- [Exercise] Every line in the records below with the string "Shiya" is to be copied out.

[Records from a collection]

========

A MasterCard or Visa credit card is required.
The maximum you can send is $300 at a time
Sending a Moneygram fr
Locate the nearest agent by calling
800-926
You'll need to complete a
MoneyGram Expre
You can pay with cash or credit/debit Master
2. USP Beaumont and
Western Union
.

========

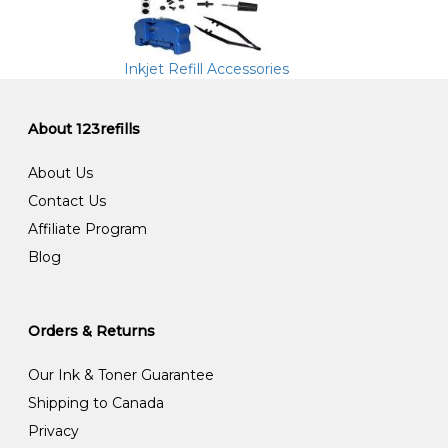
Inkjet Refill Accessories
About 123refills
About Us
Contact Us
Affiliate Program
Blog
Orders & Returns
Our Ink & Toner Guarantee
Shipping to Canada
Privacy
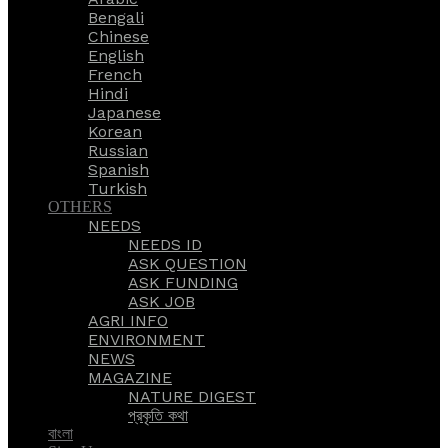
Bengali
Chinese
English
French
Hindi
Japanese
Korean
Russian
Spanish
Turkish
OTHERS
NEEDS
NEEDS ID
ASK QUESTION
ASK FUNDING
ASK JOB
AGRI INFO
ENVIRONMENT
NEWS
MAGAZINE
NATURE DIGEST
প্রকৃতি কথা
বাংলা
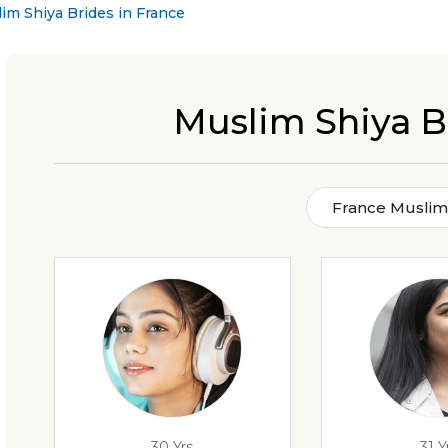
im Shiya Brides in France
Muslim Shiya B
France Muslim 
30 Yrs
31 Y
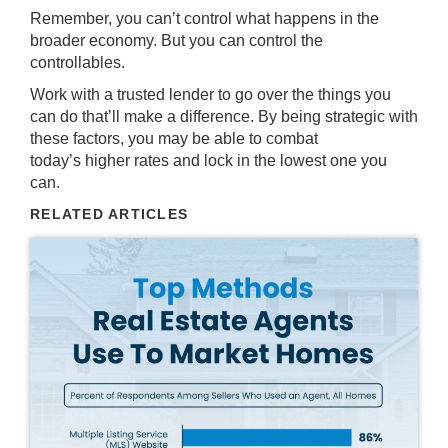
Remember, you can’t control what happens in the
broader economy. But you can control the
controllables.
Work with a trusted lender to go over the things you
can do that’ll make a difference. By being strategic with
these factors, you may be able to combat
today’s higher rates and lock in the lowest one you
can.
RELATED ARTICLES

========

- [Answer to this task]
im Shiya Brides in France
Muslim Shiya B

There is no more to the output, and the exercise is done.